Web 2.0 arose with the coming of the blog. This immediately shifted the dynamic to a two (or more) way conversation. Comments, trackbacks, blogrolls, Google juice, Google bombing. The index was no longer determined solely by expert editors. Pagerank gave the HTML/Javascript-savvy blog writer a say.
XML spawned XML-RPC and SOAP. Amazon and Google and then everyone released their APIs. The era of the web service was on.
AJAX didn’t really come to the fore until Google Maps came out in 2005, but the enterprise had been deploying apps utilizing XmlHttpRequest for a while by then, including the ER at one of the hospitals I work at.
True apps, mimicking the behavior of desktop apps, now exist. Stand-alone desktop apps catering to web services (also known as site-specific browsers) are all the rage.
So what is Web 3.0? One of the points that O’Reilly depicts is “software above the level of a single device.” We continue to evolve away from platform-dependence and browser-dependence. While in Europe and Asia, people have already been accessing the Web from their mobile phones, the U.S. has finally caught up. With the advent of the Blackberry and now the iPhone, standards compliance is no longer just a theoretical pie-in-the-sky. Non-standard code will cost you eyeballs, and lost eyeballs will cost you money.
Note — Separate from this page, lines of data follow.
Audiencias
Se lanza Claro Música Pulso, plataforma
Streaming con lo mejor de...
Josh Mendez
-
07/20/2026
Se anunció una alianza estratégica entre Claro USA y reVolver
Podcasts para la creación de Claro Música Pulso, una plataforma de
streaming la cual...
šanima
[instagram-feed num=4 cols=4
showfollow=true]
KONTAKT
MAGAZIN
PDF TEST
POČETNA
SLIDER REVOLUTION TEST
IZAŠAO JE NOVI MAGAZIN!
While O’Reilly points out what I like to call the Central Dogma of HTTP—the transmission of data from server to client filesystem to client appliance. An example is the iTunes Music Store. iTunes lets you download music to your hard drive, and then you can transfer it to your iPod. The direction of transmission can be reversed, however. You can upload the pictures from your digital camera to iPhoto, and iPhoto can upload everything to your .Mac account.
These are all devices that don’t have direct access to the Internet. The iPhone has broken this distinction. So have things like Apple TV (albeit this is not as popular.)
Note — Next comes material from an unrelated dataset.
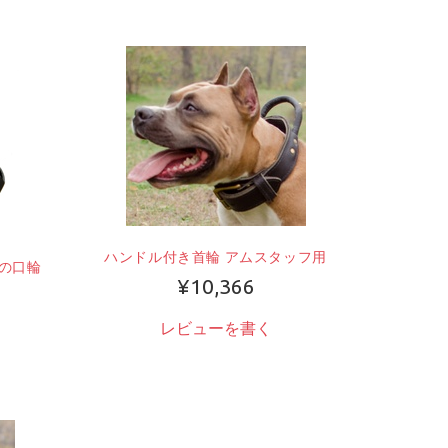
ハンドル付き首輪 アムスタッフ用
の口輪
¥10,366
レビューを書く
So part of Web 3.0 is ubicomp, or at least the precursor to it.
The other point O’Reilly makes that will be a definite feature of Web 3.0 is the consumption and processing of data by non-human entities. This already happens to a degree, with the ongoing computation of Pagerank, and the various automated algorithms that try to determine the most interesting pages on the web. This also happens with targeted advertising—with AdSense, with Amazon and iTunes recommendations.
The deployment of autonomous agents to filter the deluge of information coming our way will become more routine, more customizable, more multi-modal. You’ll be able to take a picture of something in meatspace and ask Google what it is, or eBay if there are any more for sale. You’ll be able to hum the first five notes of a song, or sing a part of a song lyric, and iTunes and last.fm will tell you what it is, what album it’s on, and who makes music that is similar.
You’ll be able to tell Yelp where you are—in real-time—and an automated algorithm, primed by enthusiastic Yelpers, will tell you where you should go next. Facebook can send you an alert when one of your friends is nearby, or when one of your ex’s is nearby.
So the next level involves persistent processes and programs roaming the net and accumulating data that is of specific interest to you. Spiderbots on steroids, programmed specifically by you, without even writing a single line of code. It won’t be just about typing in search terms any more.
Parallel, and necessary, to these developments is the continued evolution of the so-called Semantic Web. We’ve started with tagging and folksonomies. Soon we’ll have automated algorithms that will be able to do a reasonable job of performing some of this as well. Everything will have an XML representation—the spime will reign supreme.
If the evolution of Web 1.0 and of Web 2.0 can serve as any guide, it is likely that it will take another 5-10 years before we will recognizably be in a Web 3.0 world. On the other hand, technology tends to auto-catalyze its evolution, so maybe it’ll be quicker, although the economic slowdown will likely stymie that.